The VM Jazzmaster - Some Thoughts

Discussion in 'Squier Offset Guitars' started by duceditor, Apr 9, 2018.

  1. duceditor

    duceditor Dr. Squier

    Age:
    71
    May 29, 2014
    The Monadnocks, NH USA
    As is so for many of us here, I toggle between what guitars I play most often. This one for a time gets a lot of my attention and time, then that one.

    Lately I've been on a P90 kick, and that has taken much, but not all, of my attention away from my VM Offsets -- the guitars that brought me here to S-T now about four years ago.

    Back then I had 'gone back to my roots' and was fully and wonderfully involved in rediscovering my early playing loves -- the music exemplified and made popular by the Ventures and then several so-called "surf bands."

    Going back to that music I bought a good Fender `57 reissue Strat, but then somehow heard about the VMs, and once I'd played the VM Jaguar and theVM Jazzmaster that Strat went onto the shelf until I several years back now sold it.

    I never lost my love for those guitars, or for the music I purchased them to make, but these last several days they -- and particularly the Jazzmaster -- have come front and center again. And oh, how I do love this guitar!

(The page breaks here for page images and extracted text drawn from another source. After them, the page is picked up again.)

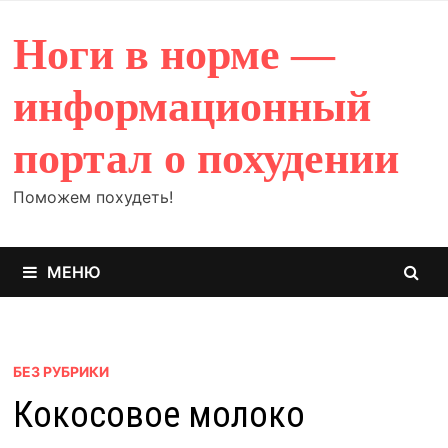
Перейти
к
Ноги в норме —
содержимому
информационный
портал о похудении
Поможем похудеть!
МЕНЮ
БЕЗ РУБРИКИ
Кокосовое молоко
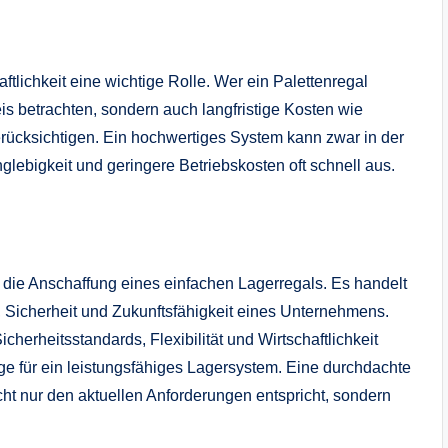
ftlichkeit eine wichtige Rolle. Wer ein Palettenregal
is betrachten, sondern auch langfristige Kosten wie
ücksichtigen. Ein hochwertiges System kann zwar in der
glebigkeit und geringere Betriebskosten oft schnell aus.
r die Anschaffung eines einfachen Lagerregals. Es handelt
nz, Sicherheit und Zukunftsfähigkeit eines Unternehmens.
cherheitsstandards, Flexibilität und Wirtschaftlichkeit
lage für ein leistungsfähiges Lagersystem. Eine durchdachte
ht nur den aktuellen Anforderungen entspricht, sondern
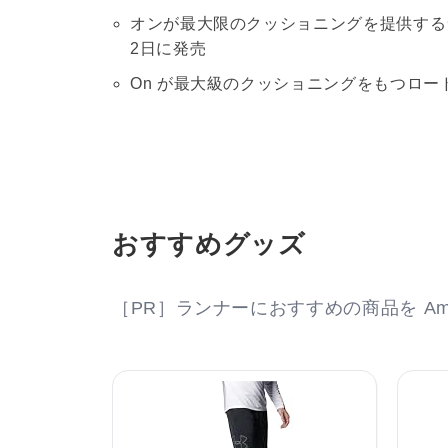
オンが最大限のクッショニングを提供する
2日に発売
On が最大級のクッショニングをもつロードラ
おすすめグッズ
［PR］ランナーにおすすめの商品を Am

    This morning I decided to change the string type on that instrument. It hadn't had a string change in some months and of late I've become used to playing on light/medium-heavy strings (9-46), and that on a shorter scaled instrument (The Gibson Les Paul CM). The relatively heavy .11s I'd been playing on the long-scale Jazzmaster suddenly seemed stiff to me. (What part my aging hands have in this I don't want to even ask!) ;)

    Restring the Jazzy was, as always, a pleasure. Why, oh why, did Fender or anyone else ever choose to use any other tuning machine than these classic insert-the-string-down-the-spindle Fender-type tuners. Neat. Clean. Easy. Slip-free. And they never draw blood. I love 'em! :)

    But much more stood out to me as I slowly and patiently worked on the VM Jazzy this morning. Mostly the over and over again realization of what a truly beautifully crafted instrument this is.

    We've had a lot to say here (as on other forums) about paint type. Some for whatever reason (real or imagined -- no let's not go there!) hate poly finishes. Not me. I love them.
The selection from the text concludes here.